Talk about divergent views. Hadrian Belove of Cineflie, LA, loved
everything about the movie EXCEPT the editing, which he
thought was a misuse of comic book ideas. Paul Duncan, an
English friend who wrote indie comics and edited a comics
crit-mag, thought the editing was fun.

I was moved by the character and not at all bothered by the
dialogue, which I took as comic book dialogue. I thought the Hulk
animation - especially the expressions - was fantastic, and the
mise en scene in those scenes (the high-angle shots of him
hopping around the desert, with Arabic [?] music playing) was
very original.

Most people object to the length and the illegibility of the
climactic father-son battle. I think it works. The scenes where
Hulk takes on the army are brightly lit and have a very different
mood tfrom the ones with his father (or his father's mutant
attack-poodles), which are all in shadow or near-darkenss. The
sea battle with the father, transformed into a creature of pure
energy, is literally impossible to see or make sense of, but I think
that's appropriate to what's going on.

It is an art film that hasn't worked with teenage boys - the arbiters
of taste in summer movies - but would work with older and more
sophisticated audiences, if Universal's strong review ad for the
4th brought them in.

For what it's worth, in my one phone conversation with Ang Lee,
when I was writing the Ice Storm presskit, he told me that his
favorite directors were Ozu and Wilder.
397


From: Tristan
Date: Tue Jul 8, 2003 0:50am
Subject: Re: Hulk
 
It's good to see that more people enjoyed this film. I loved the
editing, but it wasn't just that that made me like it. It seems so
more human and psychological than Spiderman. I'm 14, so I have idiot
teenager friends that all tell me the Hulk sucked and Spiderman was
so great. Does anybody know if Ang Lee is signed on to Hulk 2?
398


From: Tristan
Date: Tue Jul 8, 2003 0:56am
Subject: Re: Bill Morrison's "Decasia" and similar films
 
I saw Winged Migration at the WGA theater with Q&A afterwards by
Perrin. Even thought it was close to midnight and I had been awake
all day, I really enjoyed it and I loved the imagery. I don't know
what the problem with the editing was. There was a problem that kind
of upset me. I didn't like how it had a dislaimer that said there was
no CGI, but it used CGI to show the birds looking like they were way
above the Earth. Somebody actually asked Perrin about this, and he
obviously didn't know how to answer, so he just used his lack of
English as an "excuse".
Re: Decasia; I saw a few minutes on Sundance channel, and I decided
to tape it. I haven't watched it because I realized I would probably
be bored out of my mind. I've seen Koyaanisqatsi, and I didn't care
much for it. There was some kind of meaning, but I thought it just
looked cool in parts.
399


From:
Date: Mon Jul 7, 2003 9:13pm
Subject: Re: Re: Hulk
 
In a message dated 7/7/03 8:50:53 PM, limphead52@n... writes:

>It seems so
>more human and psychological than Spiderman.

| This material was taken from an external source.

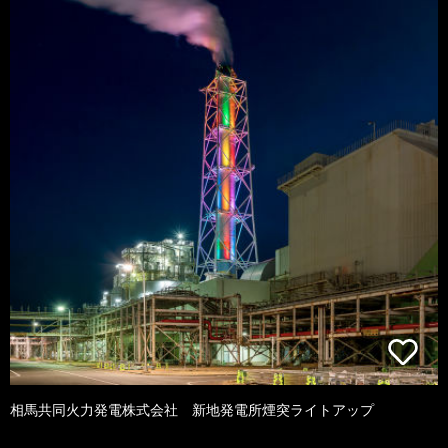
相馬共同火力発電株式会社 新地発電所煙突ライトアップ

I agree with you. Especially on second and third viewings, the slightly
goofy aspects of "Spiderman" became more problematic to me. I'm thinking
particularly of the death of the Green Goblin, which is all but thrown away as a comic
aside ("Uh-oh") by Raimi. The Peter/MJ romance had charm (liked that long
shot of the two on opposite sides of a fence), though nothing like the resonance
or depth of feeling of what I think of as the great romance in comic book
movies: Lois/Clark in Lester's "Superman II."

Now, I found the Bruce/Betty stuff in "Hulk" a little rote and unimaginative,
but that's more than compensated by the depth of imagination behind the
father-son relationship.

Peter

http://hometown.aol.com/ptonguette/index.html
400


From: Tristan
Date: Tue Jul 8, 2003 1:14am
Subject: Chantal Akerman
 
I just finished washing a bootleg VHS of Jeanne Dielman, and I think
it is one of the best films I've ever seen. What Akerman films should
I try next? I think they have a few at the rental store near me.